(Supplied material)
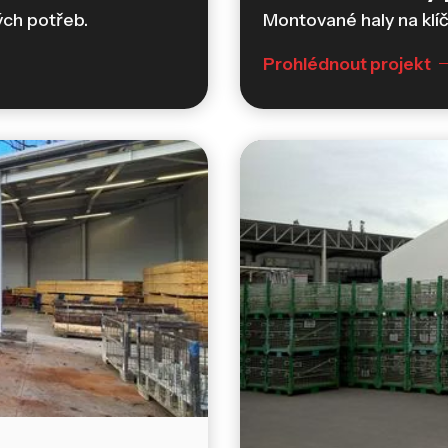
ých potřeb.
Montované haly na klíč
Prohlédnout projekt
(End Supplied material)
(Supplied material)
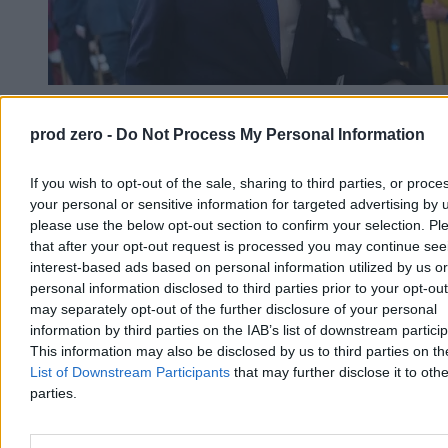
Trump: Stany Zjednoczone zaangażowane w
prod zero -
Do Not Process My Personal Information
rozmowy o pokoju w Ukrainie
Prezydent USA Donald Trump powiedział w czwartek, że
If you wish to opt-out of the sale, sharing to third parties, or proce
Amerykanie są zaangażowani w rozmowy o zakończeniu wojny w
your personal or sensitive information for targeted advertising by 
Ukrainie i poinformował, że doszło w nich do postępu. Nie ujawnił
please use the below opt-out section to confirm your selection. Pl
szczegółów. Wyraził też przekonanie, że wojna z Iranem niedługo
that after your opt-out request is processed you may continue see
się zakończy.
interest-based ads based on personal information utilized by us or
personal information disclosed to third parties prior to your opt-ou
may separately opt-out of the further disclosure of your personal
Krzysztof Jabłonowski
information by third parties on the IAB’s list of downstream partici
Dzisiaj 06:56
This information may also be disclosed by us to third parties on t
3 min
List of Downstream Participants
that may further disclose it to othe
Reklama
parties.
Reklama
(End Supplied material)
(Supplied material)
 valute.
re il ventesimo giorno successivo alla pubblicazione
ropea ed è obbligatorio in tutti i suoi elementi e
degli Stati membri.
(End Supplied material)
> Work to complete: In the material above, how many lines hold the string "parties"? Give the number and nothing else.

> Solution to the problem: 5